He smiled. She returned it.

The scenery changed ever so slightly, but the children grew older in the blink of an eye and Buffy knew that they were seven. Sarah was standing, looking down at what William was drawing.

“Is it a horse?” she asked. He shook his head. “A dog? A cat? It is certainly something with four legs. Oh, do tell me what it is, Will, it is quite lovely, whatever it is.”

“I don’t know what it is,” he shrugged. “I dreamed it last night and wished to show it to you.”

“It has wings!” she exclaimed, coming around to sit down beside him on the wooden floor. “It looks like a unicorn, except for the hooves.”

“What shall we name her?”

“Florentine,” Sarah replied instantly, a big smile on her mouth. “Florentine Nightingale.”

“Perfectly fitting,” he nodded.

Buffy smiled a little; her gaze suddenly meeting Spike’s where he was still kneeling. She swallowed; her smile fading. She didn’t like that she had to remind herself where she was. It seemed his thoughts too easily took hold of hers and that it was becoming increasingly easy for him the longer time she spent there. And then there was something else to deal with. Subtle curiosity.

Why would this hurt him? Why did he look as though every moment was building toward something disastrous?

Every moment’s building toward something disastrous, she thought to herself, only her thought echoed between the walls of the greenhouse and Spike’s gaze grew even more intense.

The children hadn’t heard; they simply kept on with their chatter.

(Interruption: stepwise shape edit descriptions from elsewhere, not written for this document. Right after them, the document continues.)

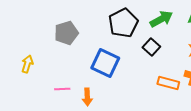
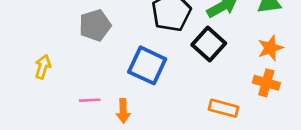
black square: (151, 47) -> (209, 44), size x1.4
orange rectangle: (168, 83) -> (223, 108), moved

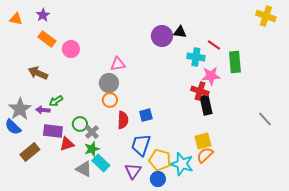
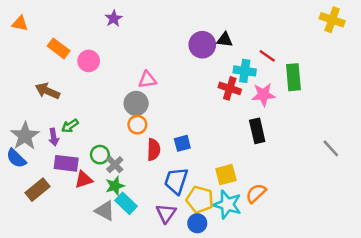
purple star: (43, 15) -> (114, 18), moved
red cross: (200, 91) -> (230, 88), moved
purple arrow: (43, 110) -> (54, 137), turned -104
yellow square: (203, 141) -> (226, 175), moved

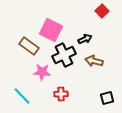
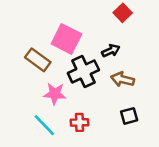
red square: (102, 11) -> (123, 13), moved
cyan line: (22, 96) -> (44, 125), moved
black square: (107, 98) -> (129, 116), moved

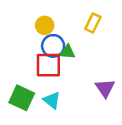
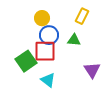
green triangle: (68, 52) -> (74, 40), moved
green square: (22, 98) -> (26, 61), moved, turned 30

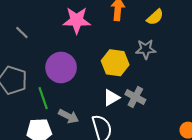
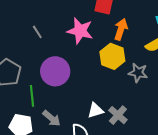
gray line: (22, 32) -> (37, 32), moved
yellow hexagon: (115, 63) -> (112, 56), moved

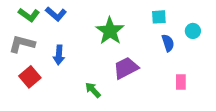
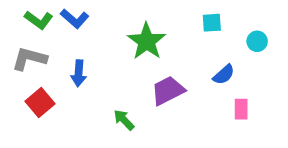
blue semicircle: (168, 43) -> (224, 75), moved, turned 66

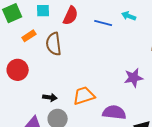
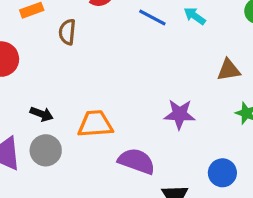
brown semicircle: (54, 44) -> (67, 32), size x0.7

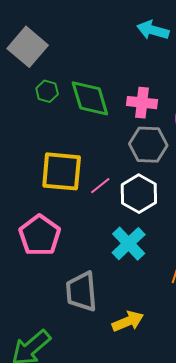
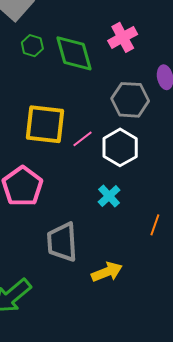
pink cross: (142, 103) -> (123, 37), moved, turned -36
cyan cross: (129, 244) -> (109, 196), size x0.7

“And beautiful,” Spike mumbled, eyes going back to his younger self.

The scenery changed softly again, a few flowers changing place, a few being replaced or suddenly blooming, but other than that, time seemed to stand still. The children aged once more. And again Buffy had a number in her head which seemed to coincide with how old they looked – ten.

“Why do you always come here?” Sarah smiled.

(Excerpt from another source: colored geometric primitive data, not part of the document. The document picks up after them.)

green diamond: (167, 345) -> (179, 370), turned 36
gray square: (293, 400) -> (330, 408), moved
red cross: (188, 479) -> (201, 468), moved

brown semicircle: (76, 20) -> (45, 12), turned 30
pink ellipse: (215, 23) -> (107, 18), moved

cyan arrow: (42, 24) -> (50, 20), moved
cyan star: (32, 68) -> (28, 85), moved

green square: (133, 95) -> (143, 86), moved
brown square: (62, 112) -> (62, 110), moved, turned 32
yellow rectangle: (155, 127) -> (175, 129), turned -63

She was standing again, while he was seated cross legged on the floor. He put down the pen which had been hovering over an already scribbled on piece of paper.

“Because nobody’s watching me,” he answered her.

“The flowers are.”

“No,” he laughed. “They only listen,” he added and the girl giggled.

“Oh, Miss Rose,” she said, getting to her feet and twirling over to a rose-bush, curtseying delightfully before it and then burying her nose in the sweet-smelling petals of one of the buds. “You do have the prettiest frock. I wish I was as pink and fragrant as you.”

“But you are,” the boy stated, getting to his feet. “I thought you had awaited the party for weeks. Or so your brother told me.”

“I have,” she shrugged. “But now it is nothing but old ladies and older gentlemen talking of dreadfully dreary things. I was bored. But you had already disappeared.”

He smiled again, a little uncertain suddenly.

“I did not mean to remove you from your party,” he mumbled. “Your father will be upset with me.”

“Not at all, since you were not the culprit. I was, in removing myself.”

“For my benefit.”

“Aye? I should say it was entirely for my own.”

“If I had stayed...”

“I would have lured you out of there with tricks and remarks of this place and its splendor, and you would have followed me without a second thought. So, you see, the fault rests with me, for better or worse.”

Then they were suddenly gone and the room lay empty before Buffy’s eyes. The light had dimmed and she knew dusk was setting in. She furrowed her brow and then William came walking into view.
Sixteen.

He was sixteen, dressed very properly, and was holding a book and a pencil.

The vampire version of this young man slowly stood. Buffy noted the movement, but her eyes were transfixed on the other figure.

He had no idea what he was to become.

He was the complete opposite to what Spike was.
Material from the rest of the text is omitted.